● Instructions for the task
When you reach a picture, pass over it; otherwise repeat the listing word for word.

● Information supplied
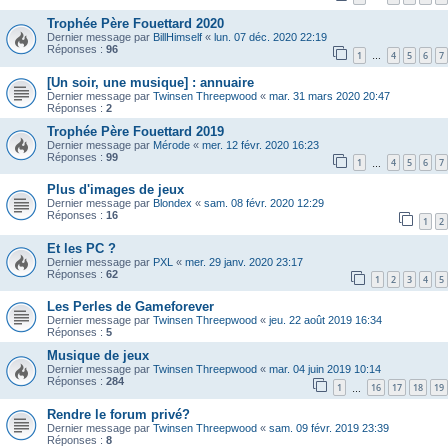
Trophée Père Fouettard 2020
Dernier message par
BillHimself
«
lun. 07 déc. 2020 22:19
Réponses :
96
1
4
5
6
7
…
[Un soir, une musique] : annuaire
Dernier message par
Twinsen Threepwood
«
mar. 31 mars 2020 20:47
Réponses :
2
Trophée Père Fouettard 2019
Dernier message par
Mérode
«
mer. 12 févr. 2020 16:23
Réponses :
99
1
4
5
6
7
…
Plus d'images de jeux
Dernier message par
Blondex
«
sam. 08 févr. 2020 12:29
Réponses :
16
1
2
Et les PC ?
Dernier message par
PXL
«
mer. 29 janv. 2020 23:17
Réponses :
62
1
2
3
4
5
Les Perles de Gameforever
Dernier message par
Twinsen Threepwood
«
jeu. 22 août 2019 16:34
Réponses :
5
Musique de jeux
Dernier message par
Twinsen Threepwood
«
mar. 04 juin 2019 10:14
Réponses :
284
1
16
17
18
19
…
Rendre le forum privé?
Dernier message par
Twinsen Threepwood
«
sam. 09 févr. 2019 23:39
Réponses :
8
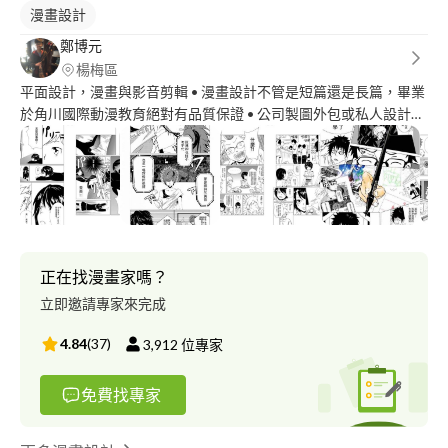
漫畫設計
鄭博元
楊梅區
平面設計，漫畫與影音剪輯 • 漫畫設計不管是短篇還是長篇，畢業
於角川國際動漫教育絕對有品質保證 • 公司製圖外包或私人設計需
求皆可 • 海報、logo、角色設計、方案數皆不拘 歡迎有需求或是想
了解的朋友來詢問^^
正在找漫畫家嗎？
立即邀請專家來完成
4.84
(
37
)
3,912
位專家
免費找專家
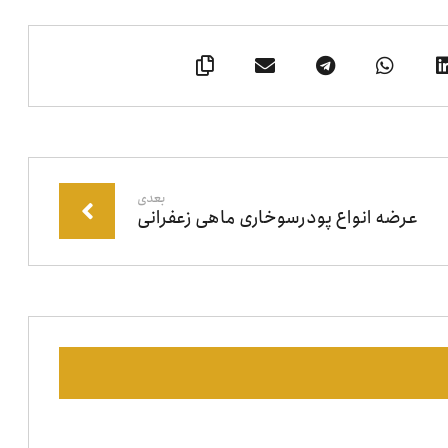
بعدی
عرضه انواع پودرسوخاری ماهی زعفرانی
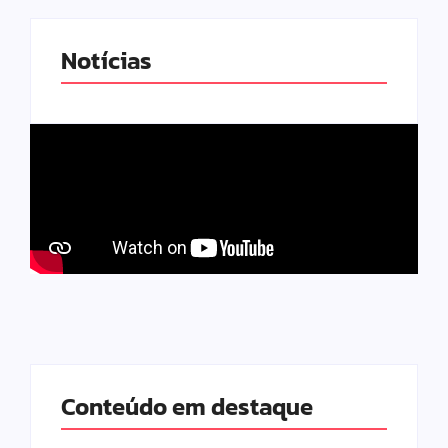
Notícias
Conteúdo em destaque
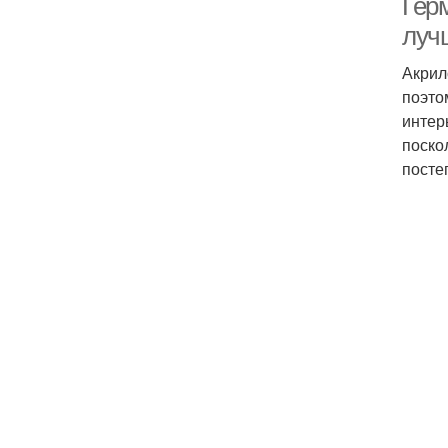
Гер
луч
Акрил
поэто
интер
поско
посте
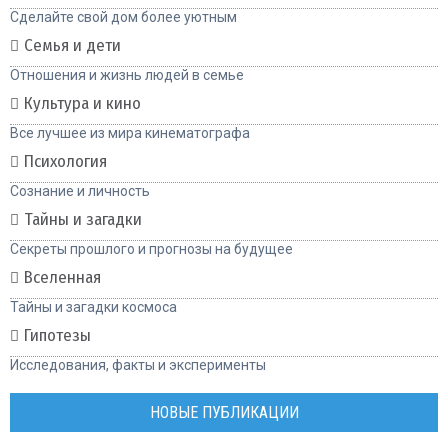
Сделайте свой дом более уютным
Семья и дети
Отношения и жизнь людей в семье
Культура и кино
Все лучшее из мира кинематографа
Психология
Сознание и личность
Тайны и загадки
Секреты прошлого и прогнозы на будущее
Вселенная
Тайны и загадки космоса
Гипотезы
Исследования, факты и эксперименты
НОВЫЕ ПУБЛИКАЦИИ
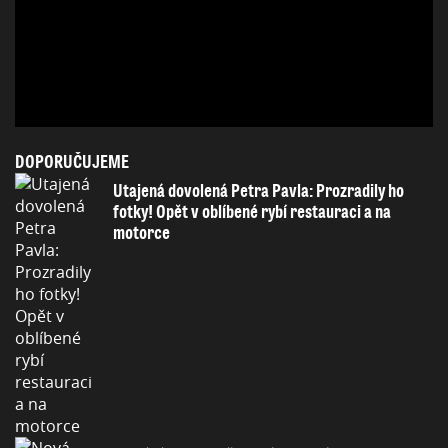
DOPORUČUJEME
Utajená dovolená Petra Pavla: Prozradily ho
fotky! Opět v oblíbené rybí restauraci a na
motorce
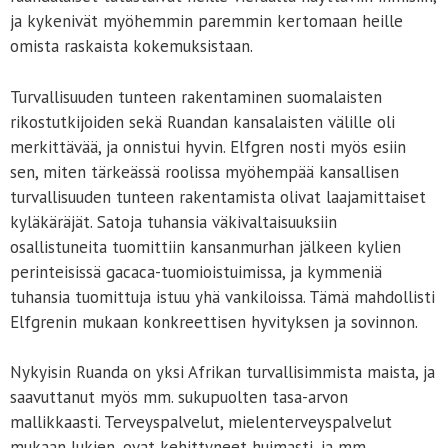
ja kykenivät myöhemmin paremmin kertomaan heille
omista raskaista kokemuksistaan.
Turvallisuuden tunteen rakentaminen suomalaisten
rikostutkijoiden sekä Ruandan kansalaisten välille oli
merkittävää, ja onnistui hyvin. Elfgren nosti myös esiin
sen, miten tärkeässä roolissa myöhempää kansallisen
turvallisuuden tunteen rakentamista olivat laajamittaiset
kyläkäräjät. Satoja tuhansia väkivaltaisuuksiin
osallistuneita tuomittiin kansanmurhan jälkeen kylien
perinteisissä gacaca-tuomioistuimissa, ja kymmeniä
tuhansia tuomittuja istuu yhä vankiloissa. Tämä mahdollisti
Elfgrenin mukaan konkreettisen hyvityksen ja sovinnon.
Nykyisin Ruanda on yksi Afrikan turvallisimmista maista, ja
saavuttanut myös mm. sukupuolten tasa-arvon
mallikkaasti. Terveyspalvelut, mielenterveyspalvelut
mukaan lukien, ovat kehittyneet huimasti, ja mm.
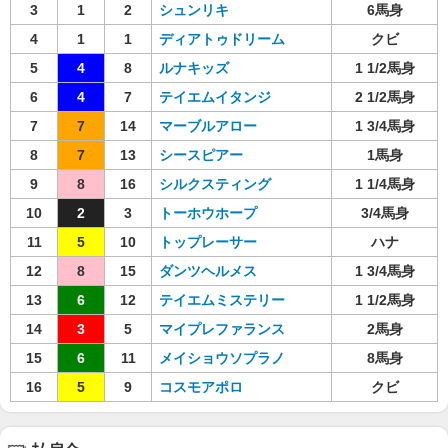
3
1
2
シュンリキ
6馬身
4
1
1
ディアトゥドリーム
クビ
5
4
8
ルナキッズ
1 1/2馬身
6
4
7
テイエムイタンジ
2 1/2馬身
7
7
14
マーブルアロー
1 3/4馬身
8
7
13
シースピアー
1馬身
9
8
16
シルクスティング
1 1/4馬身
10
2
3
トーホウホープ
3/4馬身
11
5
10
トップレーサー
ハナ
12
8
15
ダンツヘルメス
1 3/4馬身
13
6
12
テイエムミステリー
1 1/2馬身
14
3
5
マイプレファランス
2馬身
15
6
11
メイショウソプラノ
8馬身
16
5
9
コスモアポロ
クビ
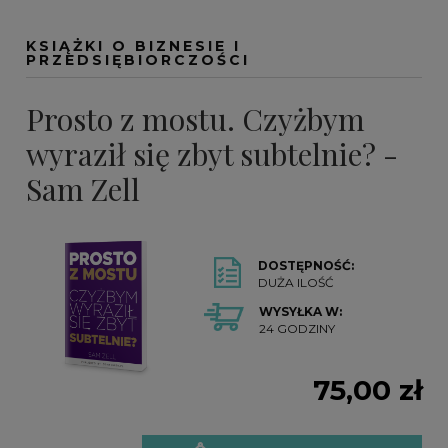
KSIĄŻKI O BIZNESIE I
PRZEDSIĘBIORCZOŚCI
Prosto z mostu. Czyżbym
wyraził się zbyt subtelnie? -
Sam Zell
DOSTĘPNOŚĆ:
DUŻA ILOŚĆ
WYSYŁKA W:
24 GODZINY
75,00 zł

● Answer for the task
Trophée Père Fouettard 2020
Dernier message par
BillHimself
«
lun. 07 déc. 2020 22:19
Réponses :
96
1
4
5
6
7
…
[Un soir, une musique] : annuaire
Dernier message par
Twinsen Threepwood
«
mar. 31 mars 2020 20:47
Réponses :
2
Trophée Père Fouettard 2019
Dernier message par
Mérode
«
mer. 12 févr. 2020 16:23
Réponses :
99
1
4
5
6
7
…
Plus d'images de jeux
Dernier message par
Blondex
«
sam. 08 févr. 2020 12:29
Réponses :
16
1
2
Et les PC ?
Dernier message par
PXL
«
mer. 29 janv. 2020 23:17
Réponses :
62
1
2
3
4
5
Les Perles de Gameforever
Dernier message par
Twinsen Threepwood
«
jeu. 22 août 2019 16:34
Réponses :
5
Musique de jeux
Dernier message par
Twinsen Threepwood
«
mar. 04 juin 2019 10:14
Réponses :
284
1
16
17
18
19
…
Rendre le forum privé?
Dernier message par
Twinsen Threepwood
«
sam. 09 févr. 2019 23:39
Réponses :
8
漫畫設計
鄭博元
楊梅區
平面設計，漫畫與影音剪輯 • 漫畫設計不管是短篇還是長篇，畢業
於角川國際動漫教育絕對有品質保證 • 公司製圖外包或私人設計需
求皆可 • 海報、logo、角色設計、方案數皆不拘 歡迎有需求或是想
了解的朋友來詢問^^
正在找漫畫家嗎？
立即邀請專家來完成
4.84
(
37
)
3,912
位專家
免費找專家
بعدی
عرضه انواع پودرسوخاری ماهی زعفرانی
Notícias
Conteúdo em destaque
Гер
луч
Акрил
поэто
интер
поско
посте
Сделайте свой дом более уютным
Семья и дети
Отношения и жизнь людей в семье
Культура и кино
Все лучшее из мира кинематографа
Психология
Сознание и личность
Тайны и загадки
Секреты прошлого и прогнозы на будущее
Вселенная
Тайны и загадки космоса
Гипотезы
Исследования, факты и эксперименты
НОВЫЕ ПУБЛИКАЦИИ
DOPORUČUJEME
Utajená dovolená Petra Pavla: Prozradily ho
fotky! Opět v oblíbené rybí restauraci a na
motorce
ja kykenivät myöhemmin paremmin kertomaan heille
omista raskaista kokemuksistaan.
Turvallisuuden tunteen rakentaminen suomalaisten
rikostutkijoiden sekä Ruandan kansalaisten välille oli
merkittävää, ja onnistui hyvin. Elfgren nosti myös esiin
sen, miten tärkeässä roolissa myöhempää kansallisen
turvallisuuden tunteen rakentamista olivat laajamittaiset
kyläkäräjät. Satoja tuhansia väkivaltaisuuksiin
osallistuneita tuomittiin kansanmurhan jälkeen kylien
perinteisissä gacaca-tuomioistuimissa, ja kymmeniä
tuhansia tuomittuja istuu yhä vankiloissa. Tämä mahdollisti
Elfgrenin mukaan konkreettisen hyvityksen ja sovinnon.
Nykyisin Ruanda on yksi Afrikan turvallisimmista maista, ja
saavuttanut myös mm. sukupuolten tasa-arvon
mallikkaasti. Terveyspalvelut, mielenterveyspalvelut
mukaan lukien, ovat kehittyneet huimasti, ja mm.
3
1
2
シュンリキ
6馬身
4
1
1
ディアトゥドリーム
クビ
5
4
8
ルナキッズ
1 1/2馬身
6
4
7
テイエムイタンジ
2 1/2馬身
7
7
14
マーブルアロー
1 3/4馬身
8
7
13
シースピアー
1馬身
9
8
16
シルクスティング
1 1/4馬身
10
2
3
トーホウホープ
3/4馬身
11
5
10
トップレーサー
ハナ
12
8
15
ダンツヘルメス
1 3/4馬身
13
6
12
テイエムミステリー
1 1/2馬身
14
3
5
マイプレファランス
2馬身
15
6
11
メイショウソプラノ
8馬身
16
5
9
コスモアポロ
クビ
KSIĄŻKI O BIZNESIE I
PRZEDSIĘBIORCZOŚCI
Prosto z mostu. Czyżbym
wyraził się zbyt subtelnie? -
Sam Zell
DOSTĘPNOŚĆ:
DUŻA ILOŚĆ
WYSYŁKA W:
24 GODZINY
75,00 zł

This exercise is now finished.